Bliss. Perfect happiness. We closed our eyes and tasted the tang and green of the basil. That slightly sour sweetness of ripe tomato. We closed our eyes and ate our first tomato of summer.

We wiped our mouths with the back of our hands. Passers-by nodded and smiled their approval. That’s why I love me a farmer’s market. Nobody begrudges you a little tomato juice on your sleeve.

I vowed it was the only way to eat a tomato.

tomato on toasted olive bread with feta

The other way to eat tomatoes

A few weeks later, I remembered another way. Almost as simple, just as perfect.

Buy olive bread. Slice it. Toast it.

Place two fresh slices of tomato on top just so.  Crumble feta cheese over it.

You can add sea salt — just the slightest pinch — if you want to. But that’s really going over the top if you ask me.

Again, perfection.

Even the nits eat this. Even the Drama Teen’s friends eat this.

Can you taste it? Summer’s here.

What’s your favorite way to eat a tomato? Really. I want to know.

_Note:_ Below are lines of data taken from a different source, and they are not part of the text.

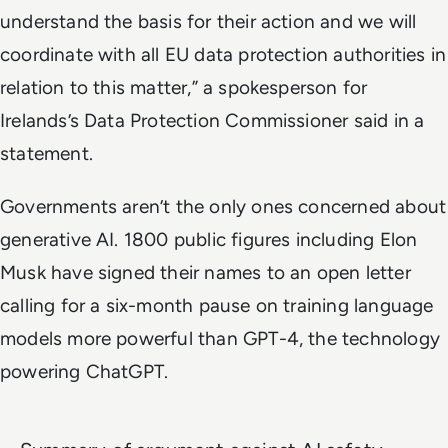
understand the basis for their action and we will
coordinate with all EU data protection authorities in
relation to this matter,” a spokesperson for
Irelands’s Data Protection Commissioner said in a
statement.
Governments aren’t the only ones concerned about
generative AI. 1800 public figures including Elon
Musk have signed their names to an open letter
calling for a six-month pause on training language
models more powerful than GPT-4, the technology
powering ChatGPT.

{ 8 comments… read them below or add one }

Nikki Britain June 12, 2011 at 5:33 pm

Big chunks of tomato, cubed buffalo mozzarella and fresh basil leaves tossed with extra-virgin olive oil and just a smidgen of garlic salt. My kids call it “Italian Salad” and usually ask for second helpings. Thank you for the reminder of how summer should taste!


Jen June 13, 2011 at 8:39 am

Love this – I could taste the tomato! Can’t wait to have my first one of the summer…


Jamie June 13, 2011 at 9:13 am

Haphazardly cut up tomatos, nectarines, and smoked mozarella tossed w/ chiffonaded basil, and equal portions of fig vinegar and olive oil. Salt & pepper to taste.


Julie June 13, 2011 at 9:18 am

“chiffonaded” basil? Whaaaa???


jen June 13, 2011 at 10:32 pm

On top of a warm veggie/potato skillet (I like the tomatoes cold though) – best breaky ever! I am the only one in my family who would eat this though. It could be so much more fun if everyone would “Yum!” with me.


Liz Haynes June 15, 2011 at 11:04 pm

Loved this story. Reminded me of the children’t book First Tomato by Rosemary Wells. Lovely. I like to chop up tomatoes, fresh basil, garlic, olive oil, kosher salt, then, get ready for it… cubed firm tofu. My version of a caprese salad, but less fat than mozzarella. I know it sounds strange, but it’s pretty good. If I add some whole grain pasta I call it dinner!


Julie June 15, 2011 at 11:17 pm

Thanks Liz! I LOVE First Tomato by Rosemary Wells. It’s one of my favorite kids’ books, and actually always brings a tear to my eye, it’s so touching. (shhh! Don’t tell anyone I’m that sappy sometimes…). Hmmm…maybe I should do a roundup of favorite children’s books featuring food…got any faves?


alice July 4, 2011 at 9:02 am

Oh man, I spent one summer when I was 12 reading and re-reading Farmer Boy because of the food. After eating a full plate of goodies, Alfonso would always sigh and somehow make room for three types of pie.